Emblematica, a questo riguardo, la trasformazione del Brennero da elemento di separazione ad anello di congiunzione e di vita comune, che improvvide iniziative, paradossalmente a un secolo dalla fine della prima guerra mondiale, rischiano di contraddire.

Si tratta, in definitiva, di contrastare tendenze alla regressione della storia.

Sessantacinque milioni di profughi in varie parti del mondo danno la misura di un fenomeno epocale, collegato anche ai diversi andamenti demografici.

Su questo piano l’Italia ha, tante volte, chiesto all’Unione Europea di far fronte alla propria responsabilità rispetto al fenomeno migratorio. Registriamo adesso, sulla ripartizione dei migranti, segnali finalmente positivi da parte di diversi Paesi dell’Unione. Passo dopo passo, occorre che l’Unione elabori, definisca e predisponga un piano di interventi per governare il fenomeno e non per subirlo.

Su tutti i fronti aperti e le grandi questioni, in realtà, l’Unione deve esprimere con vigore il suo ruolo.

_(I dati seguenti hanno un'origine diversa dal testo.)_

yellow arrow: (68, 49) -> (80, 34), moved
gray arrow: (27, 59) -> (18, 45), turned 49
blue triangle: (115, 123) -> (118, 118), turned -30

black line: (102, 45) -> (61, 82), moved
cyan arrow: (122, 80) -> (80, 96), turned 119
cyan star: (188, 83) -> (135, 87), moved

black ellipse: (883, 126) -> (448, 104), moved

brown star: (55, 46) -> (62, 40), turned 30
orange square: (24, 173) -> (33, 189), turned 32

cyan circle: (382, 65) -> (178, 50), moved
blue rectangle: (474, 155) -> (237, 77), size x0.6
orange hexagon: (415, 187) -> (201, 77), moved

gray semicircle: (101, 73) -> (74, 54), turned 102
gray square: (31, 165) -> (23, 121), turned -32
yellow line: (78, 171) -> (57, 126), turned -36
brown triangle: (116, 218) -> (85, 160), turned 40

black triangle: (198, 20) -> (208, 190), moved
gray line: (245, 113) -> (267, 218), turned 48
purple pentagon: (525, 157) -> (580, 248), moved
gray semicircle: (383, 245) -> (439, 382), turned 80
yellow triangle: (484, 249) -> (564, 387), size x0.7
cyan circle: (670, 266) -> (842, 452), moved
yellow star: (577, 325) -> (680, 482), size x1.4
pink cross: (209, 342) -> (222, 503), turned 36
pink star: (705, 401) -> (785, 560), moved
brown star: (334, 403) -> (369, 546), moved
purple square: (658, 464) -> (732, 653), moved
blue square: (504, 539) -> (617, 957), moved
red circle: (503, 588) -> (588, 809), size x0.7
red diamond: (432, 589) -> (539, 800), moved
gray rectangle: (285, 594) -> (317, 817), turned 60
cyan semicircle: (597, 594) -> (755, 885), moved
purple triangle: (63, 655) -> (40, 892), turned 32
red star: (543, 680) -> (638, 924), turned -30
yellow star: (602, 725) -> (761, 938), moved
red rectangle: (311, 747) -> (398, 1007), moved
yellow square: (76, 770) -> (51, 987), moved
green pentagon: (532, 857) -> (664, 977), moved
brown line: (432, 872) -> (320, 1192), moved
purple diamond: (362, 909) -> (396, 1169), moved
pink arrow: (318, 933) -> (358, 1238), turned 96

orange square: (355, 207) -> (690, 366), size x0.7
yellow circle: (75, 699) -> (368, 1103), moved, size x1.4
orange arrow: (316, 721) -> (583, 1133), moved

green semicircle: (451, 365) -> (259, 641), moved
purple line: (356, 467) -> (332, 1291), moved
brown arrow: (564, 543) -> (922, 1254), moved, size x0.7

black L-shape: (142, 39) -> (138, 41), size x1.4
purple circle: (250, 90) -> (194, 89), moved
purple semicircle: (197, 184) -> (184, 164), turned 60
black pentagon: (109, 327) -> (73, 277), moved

Attraversiamo un periodo di instabilità, e le scelte di questo periodo determineranno la convivenza mondiale per lungo tempo: o gli europei ritrovano le ragioni del rilancio dell’Unione o è prevedibile il declino del continente rispetto ai grandi protagonisti della vita internazionale, mentre in molte parti del mondo si guarda all’Unione europea come a un modello da imitare, con cui dialogare e collaborare.

Marianna Degli Esposti – alla quale esprimo un grande apprezzamento per il bel ventaglio – ha disegnato l’Europa come legata da un tessuto connettivo inestricabile, insuscettibile di separazione, e indicando la stampa come elemento portante di questa connessione.

E’ una raffigurazione efficace; e aderente alla realtà. La libera stampa è uno dei elementi che contrassegnano l’Europa e costituisce un suo grande contributo alla civiltà del mondo.

Voi accompagnate, narrate, analizzate, criticate le vicende della vita politica e istituzionale e, in questo modo, contribuite alla sua qualità e al suo buon livello.

Una vita politica e istituzionale che fosse priva di questa condizione sarebbe inevitabilmente distorta, e a rischio di involuzioni.

Per questo gli auguri per voi sono particolarmente intensi.